必要とされたい。欲して。俺のこと求めてよ。柚木ちゃんじゃなきゃ嫌なんだよ。
お願い……だから」

 
 すがりつく山吹くん。
 
 (何でそうなるんだ……!?でもこれは、自白する以外ない……よね)


 背中を摩って落ち着かせ、両手で彼の頬を包み込む。
 
 
 「あのね!!引かないで欲しいんだけど。山吹くんの、その。触ってたら……、ムズムズしちゃって……洗ってくれる時にそれがバレたくなくて」

 「……証拠」
 「え?」
 「ならちゃんと確認しないと。証拠はまだ残ってるもんな」


 山吹くんの馬鹿力に抗えぬまま、ガバッと足を広げられ、そこが露わになってしまう。

 
 「ん~?確かに、テラテラとしていて漏れてる感じはあるな。でも、これだけだと証拠不十分かも。
 ほら、中までちゃんと確認しなきゃわかんねぇだろ?」
 

 (な、何をしようとして……)


 「嘘ついたら、俺すぐわかるからね」

 ニッコリと微笑む山吹くん。
 でも、心の底から安心できない。むしろ不安しかない。
 

 「俺の見て感じてたなら、そう言わなきゃダメだよ。全部知りたいのに、それ我慢されたら俺一生気づかなかったかもしれない」
 

 指が少しずつ押し入ってくる。
 

 「あぁっ…んっ…」
 「俺のを扱いて、見て、興奮してここ漏らしたんだろ?ねぇ、自分のお口で言ってみな?」
 「……っ、そんな」
 「俺のこと好きなら、ちゃんと証明できるだろ?」
 「う……。や、やまぶきくんのを見て……興奮してました……」


 一本目が、入り切る。
 けれど、動かしてくれる気配はない。


 「違う。大好きな山吹くんのなまこさんを扱いていたら、柚木も興奮して漏らしましたって言わねぇと」


 わざと、だ。
 たぶん、山吹くんは楽しんでるんだ。
 
 でも、中は満たされないまま。
 時折見せる意地悪な彼の本性は、私しか知らないみたいで……嬉しさと欲の混ざった感情が、余計に抗えなくさせる。

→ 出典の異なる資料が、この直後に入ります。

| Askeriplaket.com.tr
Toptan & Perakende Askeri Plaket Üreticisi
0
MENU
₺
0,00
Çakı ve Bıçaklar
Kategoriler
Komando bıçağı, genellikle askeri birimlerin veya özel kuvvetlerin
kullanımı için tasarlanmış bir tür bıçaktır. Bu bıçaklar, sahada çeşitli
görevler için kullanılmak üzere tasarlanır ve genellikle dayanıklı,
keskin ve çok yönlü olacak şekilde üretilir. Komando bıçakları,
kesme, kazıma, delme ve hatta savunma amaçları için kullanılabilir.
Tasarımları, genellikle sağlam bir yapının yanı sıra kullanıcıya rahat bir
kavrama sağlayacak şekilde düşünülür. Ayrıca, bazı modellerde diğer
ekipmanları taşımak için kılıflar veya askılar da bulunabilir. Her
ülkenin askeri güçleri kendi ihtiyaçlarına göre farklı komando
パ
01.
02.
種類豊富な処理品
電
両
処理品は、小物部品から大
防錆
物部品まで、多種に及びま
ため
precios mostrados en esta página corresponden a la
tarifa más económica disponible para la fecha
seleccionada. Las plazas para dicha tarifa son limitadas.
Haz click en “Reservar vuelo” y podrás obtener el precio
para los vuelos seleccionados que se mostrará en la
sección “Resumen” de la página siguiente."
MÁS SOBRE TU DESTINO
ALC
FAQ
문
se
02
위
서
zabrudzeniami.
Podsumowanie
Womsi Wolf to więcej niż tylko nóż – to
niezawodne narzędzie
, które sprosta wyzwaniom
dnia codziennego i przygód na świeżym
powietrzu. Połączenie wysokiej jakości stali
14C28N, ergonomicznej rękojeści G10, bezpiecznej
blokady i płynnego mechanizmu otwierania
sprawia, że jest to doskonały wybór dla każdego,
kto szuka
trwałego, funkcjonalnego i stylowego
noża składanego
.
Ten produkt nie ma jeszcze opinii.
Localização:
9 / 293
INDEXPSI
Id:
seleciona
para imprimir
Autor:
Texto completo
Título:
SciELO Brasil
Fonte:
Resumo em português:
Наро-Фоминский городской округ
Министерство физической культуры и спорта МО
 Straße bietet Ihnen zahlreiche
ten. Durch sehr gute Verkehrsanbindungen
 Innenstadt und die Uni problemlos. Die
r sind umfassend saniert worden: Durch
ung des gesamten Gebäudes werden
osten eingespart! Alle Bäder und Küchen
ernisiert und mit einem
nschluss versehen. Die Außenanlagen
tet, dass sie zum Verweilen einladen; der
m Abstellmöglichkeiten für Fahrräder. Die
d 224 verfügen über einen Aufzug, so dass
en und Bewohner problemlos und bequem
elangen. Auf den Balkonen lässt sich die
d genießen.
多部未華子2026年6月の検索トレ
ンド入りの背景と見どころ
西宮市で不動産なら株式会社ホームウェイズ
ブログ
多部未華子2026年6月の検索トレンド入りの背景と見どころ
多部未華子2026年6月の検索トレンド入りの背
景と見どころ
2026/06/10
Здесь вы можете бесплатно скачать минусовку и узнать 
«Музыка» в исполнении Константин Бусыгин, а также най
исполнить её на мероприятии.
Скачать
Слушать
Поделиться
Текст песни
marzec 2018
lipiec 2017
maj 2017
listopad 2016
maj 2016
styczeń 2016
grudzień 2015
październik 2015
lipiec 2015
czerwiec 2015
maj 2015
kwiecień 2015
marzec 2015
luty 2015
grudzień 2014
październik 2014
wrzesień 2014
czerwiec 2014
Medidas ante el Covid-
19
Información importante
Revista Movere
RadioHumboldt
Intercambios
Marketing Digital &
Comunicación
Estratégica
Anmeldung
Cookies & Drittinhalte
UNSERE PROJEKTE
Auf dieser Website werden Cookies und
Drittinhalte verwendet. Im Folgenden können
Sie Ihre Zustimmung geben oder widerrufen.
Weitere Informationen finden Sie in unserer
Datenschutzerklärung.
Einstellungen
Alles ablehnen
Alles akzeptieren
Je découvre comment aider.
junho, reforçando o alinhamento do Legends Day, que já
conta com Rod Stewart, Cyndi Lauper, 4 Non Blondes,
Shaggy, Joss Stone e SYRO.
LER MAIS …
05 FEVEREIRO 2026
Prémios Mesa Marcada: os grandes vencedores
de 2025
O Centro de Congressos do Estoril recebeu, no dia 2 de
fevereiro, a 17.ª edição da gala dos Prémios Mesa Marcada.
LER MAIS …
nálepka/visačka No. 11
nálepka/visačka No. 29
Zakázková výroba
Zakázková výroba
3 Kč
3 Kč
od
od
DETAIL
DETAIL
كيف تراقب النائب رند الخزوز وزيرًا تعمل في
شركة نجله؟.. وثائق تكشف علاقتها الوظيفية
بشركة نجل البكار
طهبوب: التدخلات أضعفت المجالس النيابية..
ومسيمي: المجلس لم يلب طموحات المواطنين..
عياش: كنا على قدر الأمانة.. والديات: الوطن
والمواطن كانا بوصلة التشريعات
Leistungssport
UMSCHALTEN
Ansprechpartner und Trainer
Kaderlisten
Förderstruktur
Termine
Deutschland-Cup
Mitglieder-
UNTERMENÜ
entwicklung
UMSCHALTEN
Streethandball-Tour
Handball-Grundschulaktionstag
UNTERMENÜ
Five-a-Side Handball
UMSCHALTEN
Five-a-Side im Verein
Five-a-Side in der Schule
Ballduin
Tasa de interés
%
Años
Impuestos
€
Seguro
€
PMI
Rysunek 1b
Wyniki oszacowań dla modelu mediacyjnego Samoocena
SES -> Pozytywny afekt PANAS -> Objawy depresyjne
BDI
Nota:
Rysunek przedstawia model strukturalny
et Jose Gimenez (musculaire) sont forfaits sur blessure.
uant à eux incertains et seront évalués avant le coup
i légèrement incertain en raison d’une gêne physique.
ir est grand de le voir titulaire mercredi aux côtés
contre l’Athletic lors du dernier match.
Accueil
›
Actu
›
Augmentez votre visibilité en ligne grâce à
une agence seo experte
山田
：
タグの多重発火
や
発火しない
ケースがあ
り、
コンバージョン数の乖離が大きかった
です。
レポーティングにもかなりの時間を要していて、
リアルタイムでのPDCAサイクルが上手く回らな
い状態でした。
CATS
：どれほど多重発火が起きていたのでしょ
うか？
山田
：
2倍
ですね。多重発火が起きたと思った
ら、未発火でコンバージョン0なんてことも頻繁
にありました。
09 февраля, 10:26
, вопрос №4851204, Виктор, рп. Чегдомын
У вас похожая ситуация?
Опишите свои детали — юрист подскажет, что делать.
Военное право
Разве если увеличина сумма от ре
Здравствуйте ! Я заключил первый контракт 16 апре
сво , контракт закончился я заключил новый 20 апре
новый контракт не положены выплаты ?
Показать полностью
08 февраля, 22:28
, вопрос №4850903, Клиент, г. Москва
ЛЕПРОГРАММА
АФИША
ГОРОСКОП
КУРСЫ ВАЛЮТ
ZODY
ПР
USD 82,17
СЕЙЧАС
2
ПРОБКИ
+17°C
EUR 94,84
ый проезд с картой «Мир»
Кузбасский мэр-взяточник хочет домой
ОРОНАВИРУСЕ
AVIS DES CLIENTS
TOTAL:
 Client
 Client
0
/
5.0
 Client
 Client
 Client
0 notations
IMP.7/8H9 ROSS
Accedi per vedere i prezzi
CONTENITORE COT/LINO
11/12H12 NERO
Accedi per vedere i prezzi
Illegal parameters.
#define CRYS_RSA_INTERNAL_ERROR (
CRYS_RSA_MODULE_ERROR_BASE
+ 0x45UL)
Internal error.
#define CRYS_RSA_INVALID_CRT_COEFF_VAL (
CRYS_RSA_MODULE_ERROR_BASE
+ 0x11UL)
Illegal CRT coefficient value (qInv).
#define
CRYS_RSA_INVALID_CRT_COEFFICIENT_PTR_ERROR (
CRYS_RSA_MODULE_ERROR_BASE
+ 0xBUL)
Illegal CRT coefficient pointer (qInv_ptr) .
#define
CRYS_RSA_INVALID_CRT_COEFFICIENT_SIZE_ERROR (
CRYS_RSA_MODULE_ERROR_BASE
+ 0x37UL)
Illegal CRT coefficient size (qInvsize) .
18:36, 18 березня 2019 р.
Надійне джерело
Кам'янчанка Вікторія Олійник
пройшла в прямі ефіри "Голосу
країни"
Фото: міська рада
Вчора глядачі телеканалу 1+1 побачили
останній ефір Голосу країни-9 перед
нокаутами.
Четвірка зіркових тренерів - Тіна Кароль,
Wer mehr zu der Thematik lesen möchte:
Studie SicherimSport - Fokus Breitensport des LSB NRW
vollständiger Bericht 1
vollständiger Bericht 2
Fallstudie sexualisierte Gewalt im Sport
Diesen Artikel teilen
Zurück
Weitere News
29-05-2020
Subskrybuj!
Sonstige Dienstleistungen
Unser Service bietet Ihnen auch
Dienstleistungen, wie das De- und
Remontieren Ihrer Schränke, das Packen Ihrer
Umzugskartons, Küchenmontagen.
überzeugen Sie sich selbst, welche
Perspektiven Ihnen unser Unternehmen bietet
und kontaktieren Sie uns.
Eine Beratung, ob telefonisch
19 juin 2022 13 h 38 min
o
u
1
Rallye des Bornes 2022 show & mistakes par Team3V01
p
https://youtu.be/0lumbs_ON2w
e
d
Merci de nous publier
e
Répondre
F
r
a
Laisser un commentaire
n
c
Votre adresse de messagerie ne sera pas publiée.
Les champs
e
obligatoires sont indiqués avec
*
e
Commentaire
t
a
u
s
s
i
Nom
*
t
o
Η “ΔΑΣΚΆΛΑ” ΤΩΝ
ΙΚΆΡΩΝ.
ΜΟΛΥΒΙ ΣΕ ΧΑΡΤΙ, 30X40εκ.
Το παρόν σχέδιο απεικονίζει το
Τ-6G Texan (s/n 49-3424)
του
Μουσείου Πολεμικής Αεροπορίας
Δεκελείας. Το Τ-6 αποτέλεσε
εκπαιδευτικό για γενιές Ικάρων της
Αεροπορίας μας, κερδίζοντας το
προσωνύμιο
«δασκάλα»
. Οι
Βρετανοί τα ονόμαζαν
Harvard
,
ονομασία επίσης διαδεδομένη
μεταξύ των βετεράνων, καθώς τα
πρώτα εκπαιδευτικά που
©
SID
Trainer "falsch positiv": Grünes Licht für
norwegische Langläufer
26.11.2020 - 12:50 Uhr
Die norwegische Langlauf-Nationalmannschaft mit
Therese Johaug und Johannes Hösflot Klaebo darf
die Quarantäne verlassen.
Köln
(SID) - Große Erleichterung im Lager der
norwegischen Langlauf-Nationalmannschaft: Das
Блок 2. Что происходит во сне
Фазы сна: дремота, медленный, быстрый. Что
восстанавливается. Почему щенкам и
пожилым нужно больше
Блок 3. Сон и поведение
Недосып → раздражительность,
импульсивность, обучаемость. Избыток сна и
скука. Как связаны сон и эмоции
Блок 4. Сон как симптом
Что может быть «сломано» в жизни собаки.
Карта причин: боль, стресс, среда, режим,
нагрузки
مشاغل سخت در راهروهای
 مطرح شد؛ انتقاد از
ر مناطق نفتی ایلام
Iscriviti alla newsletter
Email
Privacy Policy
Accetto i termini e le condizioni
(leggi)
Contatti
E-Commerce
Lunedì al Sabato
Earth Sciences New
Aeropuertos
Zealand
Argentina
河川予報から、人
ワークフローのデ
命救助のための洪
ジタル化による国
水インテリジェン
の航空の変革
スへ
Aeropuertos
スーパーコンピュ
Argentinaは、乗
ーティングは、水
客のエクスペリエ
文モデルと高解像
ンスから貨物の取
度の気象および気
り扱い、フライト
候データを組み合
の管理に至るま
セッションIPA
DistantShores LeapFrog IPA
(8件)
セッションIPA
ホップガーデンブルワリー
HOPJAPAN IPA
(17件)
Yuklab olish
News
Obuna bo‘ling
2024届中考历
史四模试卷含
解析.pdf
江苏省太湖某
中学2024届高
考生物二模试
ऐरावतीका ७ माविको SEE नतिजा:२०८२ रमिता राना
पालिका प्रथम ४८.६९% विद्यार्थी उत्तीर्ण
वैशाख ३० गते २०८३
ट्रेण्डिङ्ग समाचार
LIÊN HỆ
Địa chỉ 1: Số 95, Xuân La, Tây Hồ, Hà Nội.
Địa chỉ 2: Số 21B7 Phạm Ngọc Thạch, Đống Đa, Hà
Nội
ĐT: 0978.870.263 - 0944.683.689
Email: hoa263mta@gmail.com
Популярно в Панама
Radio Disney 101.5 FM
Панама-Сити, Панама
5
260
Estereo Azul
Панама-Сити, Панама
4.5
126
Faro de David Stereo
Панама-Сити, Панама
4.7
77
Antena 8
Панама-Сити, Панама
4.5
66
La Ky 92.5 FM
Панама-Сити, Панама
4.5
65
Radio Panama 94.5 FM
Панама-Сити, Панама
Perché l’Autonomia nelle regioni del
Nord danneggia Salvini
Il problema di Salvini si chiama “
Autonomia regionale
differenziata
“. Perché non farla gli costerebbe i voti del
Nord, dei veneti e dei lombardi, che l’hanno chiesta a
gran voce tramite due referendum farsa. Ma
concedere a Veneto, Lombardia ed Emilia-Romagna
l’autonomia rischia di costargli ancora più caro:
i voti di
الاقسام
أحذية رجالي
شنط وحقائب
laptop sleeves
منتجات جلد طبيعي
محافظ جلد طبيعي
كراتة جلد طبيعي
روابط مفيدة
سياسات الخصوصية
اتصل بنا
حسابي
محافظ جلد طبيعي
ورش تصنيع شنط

 「っ、だ、大好きな、ァ。山吹くんのなまこさんを、扱いて柚木も興奮して、も、漏らしちゃいました……ッひゃん!!」

 「よく言えました」

 

 一気に二本同時に、中を指で掻き回される。
 そして、シャワーを出した山吹くんは、そのままシャワーヘッドを蕾へ押し付けた。


 「や、やら!!それ、ゴシゴシッて……やだから!!あぁっ…」

 反射的に足がピンと伸びて、快楽を受け入れる準備をしてしまい顔が茹だりそうだ。


 「やじゃないくせに?さっきから物足りないみたいに腰動いてたよ~?
ほら、だから洗ってあげるね!もちろん、外も中も」

  
 水圧と、お湯の温かさに敏感な芯芽への刺激は十分過ぎる。
 加えて、中への直接的な愛撫は、一番の弱点を探り当て、二本同時にそこを指で責められる。

 
 「ねぇ、柚木ちゃん。ここ好きだよね?中、ぎゅうううってしてくるもんな。ほら、どー?ねぇ、ふふ、沢山気持ちよくなろーな?ねぇほら、俺とチューしたくなってきたろ?」
 「……ッ、ふ、ンッ」


 頭が蕩けて馬鹿になっている私は、必死に頷く。


 「なら、おねだりしてみな?」
 「……やまぶき、くん、ちゅ、ちゅぅしたい」

 「うん言えたね、たぁくさんしよ~な」


 初めての恋人としてのキス。

 ねっとり甘く、舌を絡め合う。
 何度も何度も追いかけあって、舌先を転がす。

 「ふ……ぅ。んん、ぅ」


 早まる指と、ヘッドの動きは、両方ピンポイントに弄(まさぐ)られる。

 与えられた快感が火花を散るように、バチバチバチと頭に絶頂の波が迫る。


 「俺でイけ。俺のこと考えて俺で気持ちよくなってイッちゃえ。ほら、俺が見てるから。
俺しかこんなえっちな柚木ちゃん見れないもんな」
 「んぅううう、きちゃぅ、きもちぃいのきちゃうッ!!!」
 「いいよぉ、柚木ちゃんの体液ならいくらでも汚してくれて」
 「ぅぅううう出ちゃう!!ぁぁあ……ぁああンッ!!!!」


 快楽が頂点に達し、大きく体が仰け反る。


 「ハァ……可愛い。
俺に見られながらイけたね、えらいねぇ」


 同時に尿意に似た感覚が襲いかかり、プシャァアっと漏らしてしまった。


 こんなの初めてで、思考が追いつかずに、ぽーっとしてしまう。
 ちゅ、ちゅと、降り注ぐ口付けは甘くて優しい。
 
 けれど、意地悪くそして興奮した山吹くんはまだ離してはくれない。